▶ _THE PROBLEM_: Give back exactly the lines of the entries below from the line with "Adições Exteriores com AI — Pérgola, Garagem" to the line with "de adição —", inclusive, and only those.
[DATA SUPPLIED]
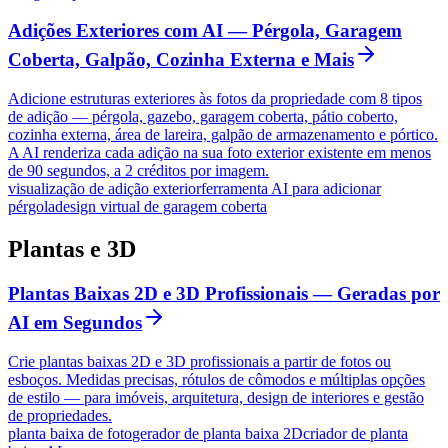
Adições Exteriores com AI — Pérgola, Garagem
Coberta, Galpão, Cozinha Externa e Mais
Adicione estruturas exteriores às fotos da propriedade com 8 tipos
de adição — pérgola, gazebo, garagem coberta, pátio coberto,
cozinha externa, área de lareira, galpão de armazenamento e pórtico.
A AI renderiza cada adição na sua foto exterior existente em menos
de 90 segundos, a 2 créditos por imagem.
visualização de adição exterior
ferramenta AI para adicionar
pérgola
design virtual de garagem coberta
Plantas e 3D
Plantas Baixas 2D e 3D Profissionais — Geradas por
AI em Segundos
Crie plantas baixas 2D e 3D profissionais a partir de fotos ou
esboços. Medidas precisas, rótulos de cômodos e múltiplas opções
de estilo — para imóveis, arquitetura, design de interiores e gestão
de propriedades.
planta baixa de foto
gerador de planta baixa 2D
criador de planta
[/DATA SUPPLIED]
[DATA SUPPLIED]
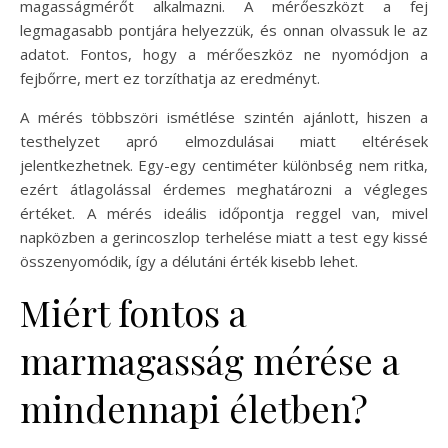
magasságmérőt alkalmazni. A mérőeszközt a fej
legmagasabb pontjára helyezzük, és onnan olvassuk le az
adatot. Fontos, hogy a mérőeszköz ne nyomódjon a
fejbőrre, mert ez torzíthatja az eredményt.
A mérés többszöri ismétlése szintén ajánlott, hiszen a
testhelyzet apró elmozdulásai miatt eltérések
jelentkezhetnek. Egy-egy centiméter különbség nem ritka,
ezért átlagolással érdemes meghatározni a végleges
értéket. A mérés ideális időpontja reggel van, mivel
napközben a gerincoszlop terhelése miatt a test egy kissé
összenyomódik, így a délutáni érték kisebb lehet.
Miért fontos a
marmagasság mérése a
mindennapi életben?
[/DATA SUPPLIED]
▶ _WRITTEN ANSWER_:
Adições Exteriores com AI — Pérgola, Garagem
Coberta, Galpão, Cozinha Externa e Mais
Adicione estruturas exteriores às fotos da propriedade com 8 tipos
de adição — pérgola, gazebo, garagem coberta, pátio coberto,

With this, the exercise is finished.